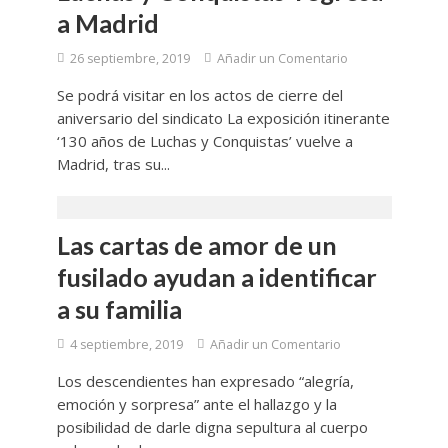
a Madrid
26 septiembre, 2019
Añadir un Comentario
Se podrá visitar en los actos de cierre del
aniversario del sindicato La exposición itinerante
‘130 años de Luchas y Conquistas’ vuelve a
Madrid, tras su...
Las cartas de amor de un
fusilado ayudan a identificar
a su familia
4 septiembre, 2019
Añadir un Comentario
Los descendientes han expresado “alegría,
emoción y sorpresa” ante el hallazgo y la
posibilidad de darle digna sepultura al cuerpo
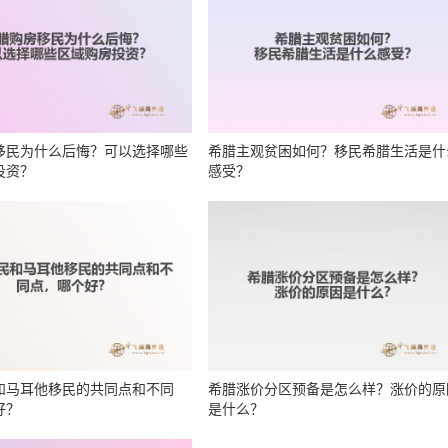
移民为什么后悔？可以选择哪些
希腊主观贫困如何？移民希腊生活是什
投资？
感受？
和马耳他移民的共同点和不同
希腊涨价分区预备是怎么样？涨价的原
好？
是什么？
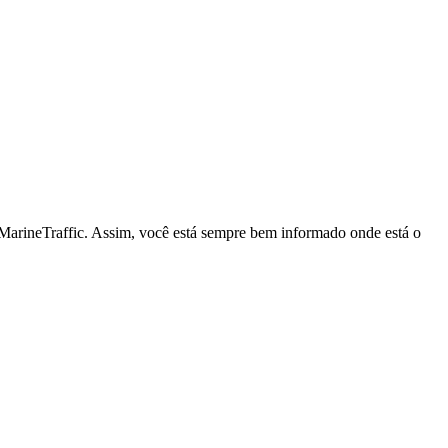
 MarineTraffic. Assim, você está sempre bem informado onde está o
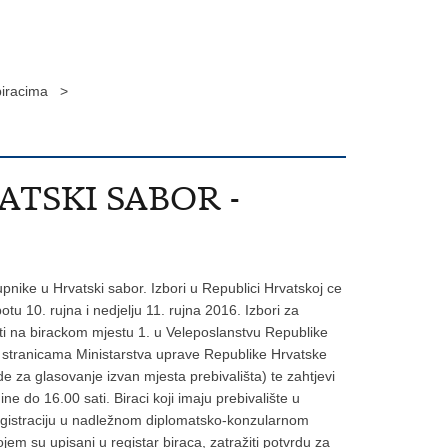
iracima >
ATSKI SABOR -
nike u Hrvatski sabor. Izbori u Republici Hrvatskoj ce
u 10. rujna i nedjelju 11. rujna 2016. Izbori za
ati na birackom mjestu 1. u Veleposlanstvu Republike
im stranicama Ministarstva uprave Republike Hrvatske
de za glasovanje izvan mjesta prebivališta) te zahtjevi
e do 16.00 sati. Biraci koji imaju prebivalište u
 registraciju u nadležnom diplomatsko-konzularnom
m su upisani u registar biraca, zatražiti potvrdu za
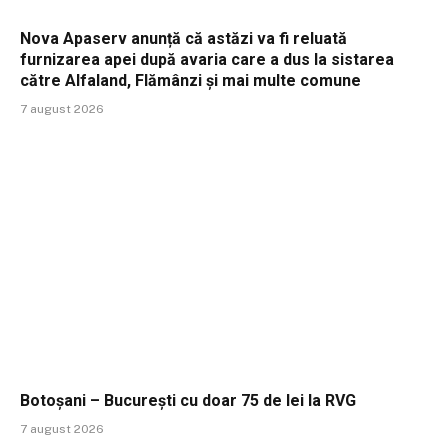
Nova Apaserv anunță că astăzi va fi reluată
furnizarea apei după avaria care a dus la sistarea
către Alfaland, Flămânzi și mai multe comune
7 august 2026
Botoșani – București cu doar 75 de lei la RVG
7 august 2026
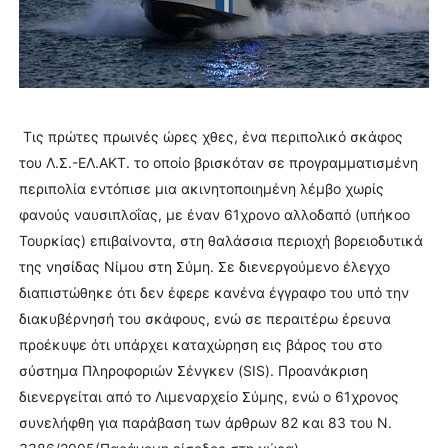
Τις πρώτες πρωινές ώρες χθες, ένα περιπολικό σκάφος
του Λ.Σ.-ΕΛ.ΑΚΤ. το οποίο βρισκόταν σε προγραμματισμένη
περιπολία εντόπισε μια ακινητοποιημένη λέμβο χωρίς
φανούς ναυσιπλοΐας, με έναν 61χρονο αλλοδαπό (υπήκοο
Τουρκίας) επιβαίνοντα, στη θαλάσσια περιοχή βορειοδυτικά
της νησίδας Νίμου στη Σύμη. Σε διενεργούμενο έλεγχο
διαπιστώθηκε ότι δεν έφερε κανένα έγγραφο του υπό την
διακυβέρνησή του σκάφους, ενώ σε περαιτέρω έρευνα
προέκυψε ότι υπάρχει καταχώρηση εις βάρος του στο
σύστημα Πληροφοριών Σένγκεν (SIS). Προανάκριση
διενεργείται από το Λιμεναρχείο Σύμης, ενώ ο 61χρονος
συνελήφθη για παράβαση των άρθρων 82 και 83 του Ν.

************

Work request | Look over the material and return every line where the word "Izbori" is found.

Written response |
nike u Hrvatski sabor. Izbori u Republici Hrvatskoj ce
u 10. rujna i nedjelju 11. rujna 2016. Izbori za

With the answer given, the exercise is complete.